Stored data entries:
════════

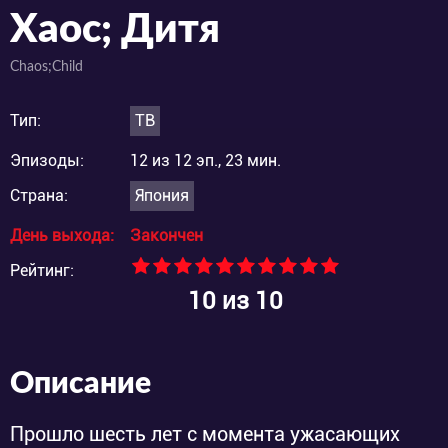
Хаос; Дитя
Chaos;Child
Тип:
ТВ
Эпизоды:
12 из 12 эп., 23 мин.
Страна:
Япония
День выхода:
Закончен
Рейтинг:
10
из 10
Описание
Прошло шесть лет с момента ужасающих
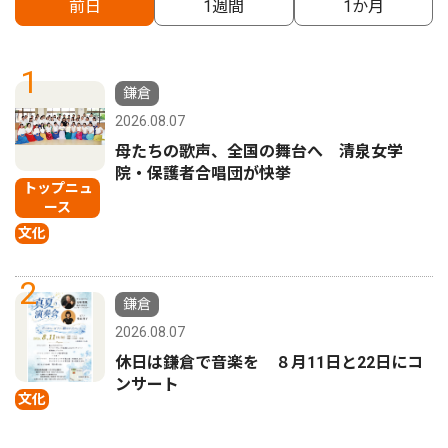
前日
1週間
1か月
1
鎌倉
2026.08.07
母たちの歌声、全国の舞台へ 清泉女学
院・保護者合唱団が快挙
トップニュ
ース
文化
2
鎌倉
2026.08.07
休日は鎌倉で音楽を ８月11日と22日にコ
ンサート
文化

════════

**Exercise brief:**
Word for word, copy all the entries above, but with no pictures.

**Result of the exercise:**
Хаос; Дитя
Chaos;Child
Тип:
ТВ
Эпизоды:
12 из 12 эп., 23 мин.
Страна:
Япония
День выхода:
Закончен
Рейтинг:
10
из 10
Описание
Прошло шесть лет с момента ужасающих
前日
1週間
1か月
1
鎌倉
2026.08.07
母たちの歌声、全国の舞台へ 清泉女学
院・保護者合唱団が快挙
トップニュ
ース
文化
2
鎌倉
2026.08.07
休日は鎌倉で音楽を ８月11日と22日にコ
ンサート
文化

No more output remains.